Disclosure Obligations

The Policy clarifies the meaning of "client" for reporting purposes as "the party with whom the contractual arrangement to provide advisory services exists." For an adviser to an investment fund, the client would generally be considered to be the fund. The Policy states that if the adviser is also the trustee or manager of the fund, or affiliated with the trustee or manager, the adviser should consider whether its relationship with the fund presents a conflict of interest under National Instrument 81-107 Independent Review Committee for Investment Funds, and whether disclosure should be made to the Independent Review Committee.

The CSA has increased the scope of the narrative disclosure required, while decreasing the scope of quantitative disclosure. Under the Instrument, the required narrative disclosure includes: (i) a description of the process for, and factors considered in, selecting dealers to effect securities transactions; (ii) a description of the nature of arrangements entered into; (iii) the names of dealers and third parties that provided goods and services other than order execution, and the types of goods and services provided, separately identifying each affiliated entity and the types of goods and services provided by each affiliated entity; (iv) the procedures for ensuring that over time all clients whose brokerage commissions were used as payment for goods and services have received reasonable benefit from such usage; and (v) the methods by which the overall reasonableness of commissions in relation to the order execution services or research services is determined.

The current draft of the Instrument, however, is more limited in its quantitative disclosure requirements, requiring (i) the disclosure of the total client brokerage commission paid by the client during the reporting period, and (ii) disclosure on an aggregated basis, where the level of aggregation has been determined by the adviser, of the total client brokerage commissions paid, along with a reasonable estimate of the portion of those aggregated commissions that represent the amounts paid, or accumulated to pay for, goods and services other than order execution.

The Policy states that the appropriate level of aggregation should be considered in order to provide a client with sufficient information regarding the use of client brokerage commissions.
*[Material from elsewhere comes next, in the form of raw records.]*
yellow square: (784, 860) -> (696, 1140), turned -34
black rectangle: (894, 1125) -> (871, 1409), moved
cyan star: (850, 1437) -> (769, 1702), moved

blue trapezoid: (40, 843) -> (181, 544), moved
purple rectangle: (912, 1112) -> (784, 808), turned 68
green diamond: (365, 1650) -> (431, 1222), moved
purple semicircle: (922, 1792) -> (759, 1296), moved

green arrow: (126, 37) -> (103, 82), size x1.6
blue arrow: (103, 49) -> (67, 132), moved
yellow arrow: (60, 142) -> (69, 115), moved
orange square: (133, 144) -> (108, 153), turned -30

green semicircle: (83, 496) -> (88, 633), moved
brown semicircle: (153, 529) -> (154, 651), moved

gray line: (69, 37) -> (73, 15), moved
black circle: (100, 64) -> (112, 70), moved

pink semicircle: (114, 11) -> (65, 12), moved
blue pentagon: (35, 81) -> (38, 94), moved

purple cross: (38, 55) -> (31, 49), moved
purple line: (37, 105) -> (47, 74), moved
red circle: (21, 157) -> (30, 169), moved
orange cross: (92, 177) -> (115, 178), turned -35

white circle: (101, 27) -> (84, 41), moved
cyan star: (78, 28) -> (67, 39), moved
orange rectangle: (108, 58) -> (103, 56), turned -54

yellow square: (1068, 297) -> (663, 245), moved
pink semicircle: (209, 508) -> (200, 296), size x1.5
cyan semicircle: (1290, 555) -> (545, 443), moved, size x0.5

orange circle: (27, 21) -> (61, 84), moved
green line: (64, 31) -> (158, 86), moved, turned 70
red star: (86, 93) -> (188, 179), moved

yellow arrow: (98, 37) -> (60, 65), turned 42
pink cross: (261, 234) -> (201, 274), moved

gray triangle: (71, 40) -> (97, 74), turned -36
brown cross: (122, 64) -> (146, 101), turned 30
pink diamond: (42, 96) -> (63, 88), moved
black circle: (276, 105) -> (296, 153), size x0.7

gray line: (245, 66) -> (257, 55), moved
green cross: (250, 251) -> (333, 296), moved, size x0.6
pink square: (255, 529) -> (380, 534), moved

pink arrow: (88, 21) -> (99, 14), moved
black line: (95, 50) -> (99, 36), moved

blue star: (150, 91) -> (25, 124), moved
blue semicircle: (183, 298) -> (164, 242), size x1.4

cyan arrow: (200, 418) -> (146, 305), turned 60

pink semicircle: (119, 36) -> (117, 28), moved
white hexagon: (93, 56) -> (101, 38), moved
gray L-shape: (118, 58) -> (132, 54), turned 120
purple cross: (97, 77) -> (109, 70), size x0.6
By way of example, for advisers that offer only private managed accounts, disclosure may be aggregated at the firm level, for others the disclosure may be aggregated by account type. More "granular disaggregation" can be provided in situations the adviser deems appropriate, such as in the case of a mutual fund, where it may be appropriate to disaggregate to the level of the particular mutual fund rather than across all funds. The CSA believes all advisers should also include firm-wide disclosure. The intention is to provide advisers with the flexibility to base their determination of the appropriate level of aggregation on their business structure and client needs. This should relieve advisers of some of the expected burden that would have been imposed by the 2006 Instrument and Policy.

Transition Period

In response to concerns regarding the lack of a transition period, the CSA has proposed a six month transition from the effective date of the Instrument and Policy.


Comments to the Instrument and Policy are requested by April 10, 2008. The CSA has also published in its corresponding notice a list of four questions for specific comment, addressing the following: the potential difficulties caused by the proposed temporal standard and its lack of consistency with US requirements, the requirement that the estimate of the aggregated commissions be split between order execution and other goods and services, the possibility of allowing advisers the option of following the disclosure requirements of another jurisdiction with similar requirements, instead of those proposed in the Instrument and Policy, and the length of the transition period. While no implementation date has been proposed, even assuming the CSA avoids publishing further amendments, we expect the Instrument and Policy would likely not be in full force until early 2009.

The content of this article is intended to provide a general guide to the subject matter. Specialist advice should be sought about your specific circumstances.